Class that I completed? There are several that I dropped. I got like a 30 something on my first astrophysics midterm. I dropped that class. I dropped E4 after about five weeks. No smirching on any engineers — I wanted to be an engineer when I showed up and I actually got a lot out of Stems and I use some Stems stuff all the time now, so I’m glad I took it. But yeah, I loved Physics 51 and I did not love E4. So, I started doing research with Professor Donnelly and that’s how I became a physics major. But, in terms of classes that I actually completed– I would have to go back and look. I think my least favorite classes are ones that have like drifted out of my memory. Whereas there’s a ton of classes that I do remember that I enjoyed. The danger is that if I put a least favorite class, the professor might still be teaching it.
What are 3 words people would describe you with in college?
That suggests a level of self awareness that’s hard to have, especially when you’re still growing and learning. I’m still becoming who I am, and I certainly was when I was a student here. Maybe some people said I was intimidating or aloof which always came across as very strange to me. I’m a very humble person and automatically think highly of new people I meet. I give them the benefit of the doubt and assume they’re brilliant and I start out intimidated in any situation. I’m not necessarily at ease in social situations. That feeling that everybody else around me knows what’s happening and I don’t — that was a strange thing to find out that people had that sense of me in return which I certainly never intended to project.

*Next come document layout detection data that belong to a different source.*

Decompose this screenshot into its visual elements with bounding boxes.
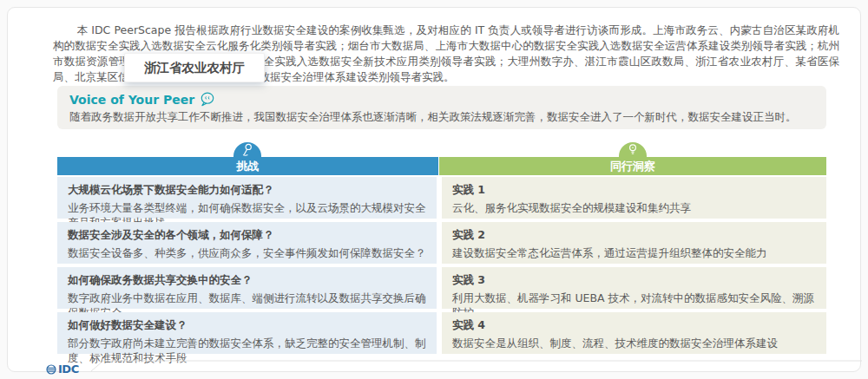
challenge-column-header: 挑战 (57, 157, 438, 175)
lightbulb-icon (627, 143, 639, 156)
insight-body: 数据安全是从组织、制度、流程、技术维度的数据安全治理体系建设 (452, 337, 816, 351)
voice-of-peer-panel: Voice of Your Peer 随着政务数据开放共享工作不断推进，我国数据… (57, 86, 826, 129)
insight-column-header: 同行洞察 (439, 157, 826, 175)
idc-logo: IDC (46, 363, 79, 376)
insight-bump (619, 142, 647, 157)
voice-title-row: Voice of Your Peer (69, 92, 814, 107)
insight-body: 云化、服务化实现数据安全的规模建设和集约共享 (452, 201, 816, 216)
challenge-title: 如何确保政务数据共享交换中的安全？ (68, 273, 426, 288)
challenge-cell-2: 数据安全涉及安全的各个领域，如何保障？ 数据安全设备多、种类多，供应商众多，安全… (57, 222, 437, 264)
challenge-title: 如何做好数据安全建设？ (68, 318, 426, 333)
insight-cell-3: 实践 3 利用大数据、机器学习和 UEBA 技术，对流转中的数据感知安全风险、溯… (442, 267, 826, 309)
insight-title: 实践 2 (452, 228, 816, 243)
globe-icon (46, 364, 56, 375)
challenge-cell-3: 如何确保政务数据共享交换中的安全？ 数字政府业务中数据在应用、数据库、端侧进行流… (57, 267, 437, 309)
idc-logo-text: IDC (58, 363, 79, 376)
insight-body: 建设数据安全常态化运营体系，通过运营提升组织整体的安全能力 (452, 246, 816, 261)
flag-icon (241, 143, 253, 156)
challenge-title: 大规模云化场景下数据安全能力如何适配？ (68, 183, 426, 198)
insight-title: 实践 4 (452, 318, 816, 333)
challenge-title: 数据安全涉及安全的各个领域，如何保障？ (68, 228, 426, 243)
insight-cell-1: 实践 1 云化、服务化实现数据安全的规模建设和集约共享 (442, 177, 826, 219)
challenge-cell-1: 大规模云化场景下数据安全能力如何适配？ 业务环境大量各类型终端，如何确保数据安全… (57, 177, 437, 219)
speech-bubble-icon (200, 92, 215, 107)
footer-divider (91, 358, 865, 374)
tooltip: 浙江省农业农村厅 (124, 53, 265, 82)
insight-title: 实践 1 (452, 183, 816, 198)
insight-cell-4: 实践 4 数据安全是从组织、制度、流程、技术维度的数据安全治理体系建设 (442, 312, 826, 354)
challenge-body: 数据安全设备多、种类多，供应商众多，安全事件频发如何保障数据安全？ (68, 246, 426, 261)
voice-title: Voice of Your Peer (69, 93, 194, 107)
challenge-bump (233, 142, 261, 157)
voice-body: 随着政务数据开放共享工作不断推进，我国数据安全治理体系也逐渐清晰，相关政策法规逐… (69, 110, 814, 125)
insight-cell-2: 实践 2 建设数据安全常态化运营体系，通过运营提升组织整体的安全能力 (442, 222, 826, 264)
insight-title: 实践 3 (452, 273, 816, 288)
tooltip-text: 浙江省农业农村厅 (144, 60, 245, 76)
challenge-cell-4: 如何做好数据安全建设？ 部分数字政府尚未建立完善的数据安全体系，缺乏完整的安全管… (57, 312, 437, 354)
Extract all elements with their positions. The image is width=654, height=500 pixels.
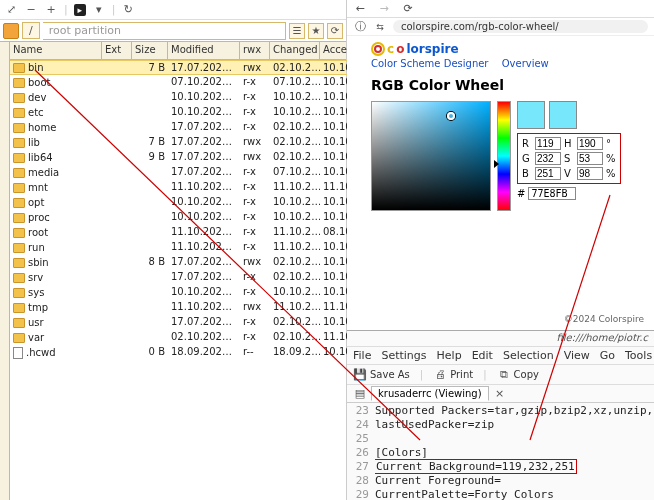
bookmark-icon[interactable]: ★ — [308, 23, 324, 39]
file-row-etc[interactable]: etc10.10.202…r-x10.10.2…10.10.2… — [10, 105, 346, 120]
folder-icon — [13, 303, 25, 313]
folder-icon — [13, 78, 25, 88]
input-s[interactable] — [577, 152, 603, 165]
label-s: S — [564, 153, 574, 164]
input-g[interactable] — [535, 152, 561, 165]
input-h[interactable] — [577, 137, 603, 150]
file-row-usr[interactable]: usr17.07.202…r-x02.10.2…10.10.2… — [10, 315, 346, 330]
copy-button[interactable]: ⧉Copy — [497, 368, 539, 382]
copy-icon: ⧉ — [497, 368, 511, 382]
breadcrumb-partition[interactable]: root partition — [43, 22, 286, 40]
file-manager-panel: ⤢ − + | ▸ ▾ | ↻ / root partition ☰ ★ ⟳ N… — [0, 0, 347, 500]
fm-tab-gutter[interactable] — [0, 42, 10, 500]
file-name: boot — [28, 77, 51, 88]
save-as-button[interactable]: 💾Save As — [353, 368, 410, 382]
input-b[interactable] — [535, 167, 561, 180]
file-name: root — [28, 227, 48, 238]
folder-icon — [13, 123, 25, 133]
file-name: srv — [28, 272, 43, 283]
col-size[interactable]: Size — [132, 42, 168, 59]
file-row-run[interactable]: run11.10.202…r-x11.10.2…10.10.2… — [10, 240, 346, 255]
svg-point-0 — [372, 43, 384, 55]
col-ext[interactable]: Ext — [102, 42, 132, 59]
file-row-proc[interactable]: proc10.10.202…r-x10.10.2…10.10.2… — [10, 210, 346, 225]
nav-link-overview[interactable]: Overview — [502, 58, 549, 69]
menu-go[interactable]: Go — [600, 349, 615, 362]
file-row-bin[interactable]: bin7 B17.07.202…rwx02.10.2…10.10.2… — [10, 60, 346, 75]
hue-pointer-icon[interactable] — [494, 160, 499, 168]
folder-icon — [13, 333, 25, 343]
breadcrumb-root[interactable]: / — [22, 22, 40, 39]
file-row-root[interactable]: root11.10.202…r-x11.10.2…08.10.2… — [10, 225, 346, 240]
file-row-sbin[interactable]: sbin8 B17.07.202…rwx02.10.2…10.10.2… — [10, 255, 346, 270]
input-v[interactable] — [577, 167, 603, 180]
browser-url-bar: ⓘ ⇆ colorspire.com/rgb-color-wheel/ — [347, 18, 654, 36]
label-g: G — [522, 153, 532, 164]
swatch-previous[interactable] — [549, 101, 577, 129]
zoom-reset-icon[interactable]: ⤢ — [4, 3, 18, 17]
folder-icon — [13, 273, 25, 283]
col-changed[interactable]: Changed — [270, 42, 320, 59]
file-row-mnt[interactable]: mnt11.10.202…r-x11.10.2…11.10.2… — [10, 180, 346, 195]
file-row-home[interactable]: home17.07.202…r-x02.10.2…10.10.2… — [10, 120, 346, 135]
nav-link-designer[interactable]: Color Scheme Designer — [371, 58, 489, 69]
menu-edit[interactable]: Edit — [472, 349, 493, 362]
browser-page: colorspire Color Scheme Designer Overvie… — [347, 36, 654, 211]
file-row-boot[interactable]: boot07.10.202…r-x07.10.2…10.10.2… — [10, 75, 346, 90]
fm-location-bar: / root partition ☰ ★ ⟳ — [0, 20, 346, 42]
url-field[interactable]: colorspire.com/rgb-color-wheel/ — [393, 20, 648, 33]
zoom-out-icon[interactable]: − — [24, 3, 38, 17]
file-name: .hcwd — [26, 347, 56, 358]
menu-file[interactable]: File — [353, 349, 371, 362]
refresh-icon[interactable]: ↻ — [121, 3, 135, 17]
file-row-media[interactable]: media17.07.202…r-x07.10.2…10.10.2… — [10, 165, 346, 180]
zoom-in-icon[interactable]: + — [44, 3, 58, 17]
back-icon[interactable]: ← — [353, 2, 367, 16]
editor-body: 232425262728293031 Supported Packers=tar… — [347, 403, 654, 500]
saturation-value-picker[interactable] — [371, 101, 491, 211]
file-row-lib[interactable]: lib7 B17.07.202…rwx02.10.2…10.10.2… — [10, 135, 346, 150]
disk-icon[interactable] — [3, 23, 19, 39]
menu-settings[interactable]: Settings — [381, 349, 426, 362]
dropdown-icon[interactable]: ▾ — [92, 3, 106, 17]
sv-cursor-icon[interactable] — [447, 112, 455, 120]
file-row-srv[interactable]: srv17.07.202…r-x02.10.2…10.10.2… — [10, 270, 346, 285]
input-hex[interactable] — [528, 187, 576, 200]
file-row-opt[interactable]: opt10.10.202…r-x10.10.2…10.10.2… — [10, 195, 346, 210]
close-tab-icon[interactable]: × — [493, 387, 507, 401]
editor-menu-bar: FileSettingsHelpEditSelectionViewGoTools… — [347, 347, 654, 365]
menu-help[interactable]: Help — [437, 349, 462, 362]
editor-tab[interactable]: krusaderrc (Viewing) — [371, 386, 489, 401]
terminal-icon[interactable]: ▸ — [74, 4, 86, 16]
file-row-sys[interactable]: sys10.10.202…r-x10.10.2…10.10.2… — [10, 285, 346, 300]
col-name[interactable]: Name — [10, 42, 102, 59]
col-modified[interactable]: Modified — [168, 42, 240, 59]
file-row-.hcwd[interactable]: .hcwd0 B18.09.202…r--18.09.2…10.10.2… — [10, 345, 346, 360]
reload-icon[interactable]: ⟳ — [401, 2, 415, 16]
file-row-lib64[interactable]: lib649 B17.07.202…rwx02.10.2…10.10.2… — [10, 150, 346, 165]
unit-deg: ° — [606, 138, 616, 149]
site-info-icon[interactable]: ⓘ — [353, 20, 367, 34]
menu-tools[interactable]: Tools — [625, 349, 652, 362]
logo-text: c — [387, 42, 394, 56]
input-r[interactable] — [535, 137, 561, 150]
file-name: sys — [28, 287, 44, 298]
menu-selection[interactable]: Selection — [503, 349, 554, 362]
history-icon[interactable]: ⟳ — [327, 23, 343, 39]
tree-toggle-icon[interactable]: ☰ — [289, 23, 305, 39]
hue-slider[interactable] — [497, 101, 511, 211]
file-row-dev[interactable]: dev10.10.202…r-x10.10.2…10.10.2… — [10, 90, 346, 105]
swatch-current[interactable] — [517, 101, 545, 129]
site-logo[interactable]: colorspire — [371, 42, 644, 56]
file-name: bin — [28, 62, 43, 73]
menu-view[interactable]: View — [564, 349, 590, 362]
lock-icon[interactable]: ⇆ — [373, 20, 387, 34]
code-area[interactable]: Supported Packers=tar,gzip,bzip2,xz,unzi… — [375, 403, 654, 500]
col-rwx[interactable]: rwx — [240, 42, 270, 59]
print-button[interactable]: 🖨Print — [433, 368, 473, 382]
forward-icon[interactable]: → — [377, 2, 391, 16]
file-row-var[interactable]: var02.10.202…r-x02.10.2…11.10.2… — [10, 330, 346, 345]
editor-panel: file:///home/piotr.c FileSettingsHelpEdi… — [347, 330, 654, 500]
folder-icon — [13, 63, 25, 73]
file-row-tmp[interactable]: tmp11.10.202…rwx11.10.2…11.10.2… — [10, 300, 346, 315]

People have always acknowledged that I’m thoughtful. I make space for others in some sense. Because I played on The Brains [Claremont Braineaters Ultimate Frisbee] and had friends off campus, maybe I had less of a Harvey Mudd reputation. Because I worked in the mailroom, I pretty much knew everyone’s name. I was friendly with everyone on campus.
I applied to be proctor my senior year which I was excited to do, but I didn’t make the cut. Part of it might have been because I did more stuff off campus, I didn’t have as much of a close connection broadly within the Harvey Mudd community, and I know that’s a big part of being a proctor.
What’s the biggest difference between when you were here and now?
It seems smaller. There are like little, not significant things: there’s new buildings; there’s no pool. The feel [of the campus] changes. But it also feels like, having gone to Harvey Mudd and then having spent many years at Stanford and many years at Berkeley, this version of Harvey Mudd feels much more like the Stanford and Berkeley that I experienced as a PhD student and post-doc, in terms of what people are doing and how they seem to be interacting. It seems like more of a, not normal in some judgemental way, but typical college campus. It seems like there are more skateboards, fewer unicycles. More people may be looking outwards in a very positive way, I think, versus just in some sort of gaming culture. My freshman year, StarCraft came out and StarCraft was a big thing — StarCraft is still a thing for people who are into computer gaming. And it was like, people called it StarCrack. It was like people would sort of fail classes because they were so invested in gaming. I know that that’s still a thing to some level, but it was pervasive.